NOW, THEREFORE, in consideration of the foregoing and the respective
representations, warranties, mutual covenants and agreements contained herein
and in the Agreement and intending to be legally bound hereby, the Ferrellgas
Parties and the Company hereby agree as follows:
1. Capitalized Terms. Capitalized terms used herein and not otherwise
defined shall have the meanings given such terms in the Agreement.

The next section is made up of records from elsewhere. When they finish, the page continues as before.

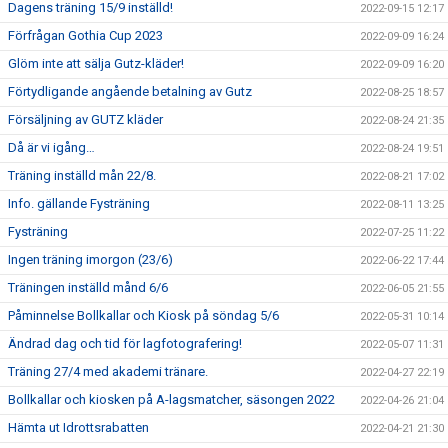
Dagens träning 15/9 inställd!
2022-09-15 12:17
Förfrågan Gothia Cup 2023
2022-09-09 16:24
Glöm inte att sälja Gutz-kläder!
2022-09-09 16:20
Förtydligande angående betalning av Gutz
2022-08-25 18:57
Försäljning av GUTZ kläder
2022-08-24 21:35
Då är vi igång…
2022-08-24 19:51
Träning inställd mån 22/8.
2022-08-21 17:02
Info. gällande Fysträning
2022-08-11 13:25
Fysträning
2022-07-25 11:22
Ingen träning imorgon (23/6)
2022-06-22 17:44
Träningen inställd månd 6/6
2022-06-05 21:55
Påminnelse Bollkallar och Kiosk på söndag 5/6
2022-05-31 10:14
Ändrad dag och tid för lagfotografering!
2022-05-07 11:31
Träning 27/4 med akademi tränare.
2022-04-27 22:19
Bollkallar och kiosken på A-lagsmatcher, säsongen 2022
2022-04-26 21:04
Hämta ut Idrottsrabatten
2022-04-21 21:30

2. 1998 Stock Incentive Plan. The third sentence of Section 2.1(d) of the
Agreement is hereby replaced in its entirety with the following:
"The Board of Directors of the Company may, at its option, approve the
pro rata vesting of all outstanding options under the 1998 Plan
through the day immediately prior to the Closing Date (such date
determined by the Board of Directors of the Company, the "Vesting
Determination Date"), which proration shall mean vesting each 1998
Option that would otherwise not be vested under the terms of the
applicable option agreement as of the Vesting Determination Date in
the percentage determined by dividing (i) the number of days elapsed
from the date of initial grant of the 1998 Option through the Vesting
Determination Date, by (ii) the number of days from the date of
initial grant of such 1998 Option through the latest date on which all
of such 1998 Option would have fully vested had all conditions
therefor been met. To illustrate this calculation by way of example
but not of limitation, see Section 3.3(d) and Schedule 3.3(e)(i) for a
calculation of this pro rata vesting procedure based on an assumed
Vesting Determination Date of May 1, 2004."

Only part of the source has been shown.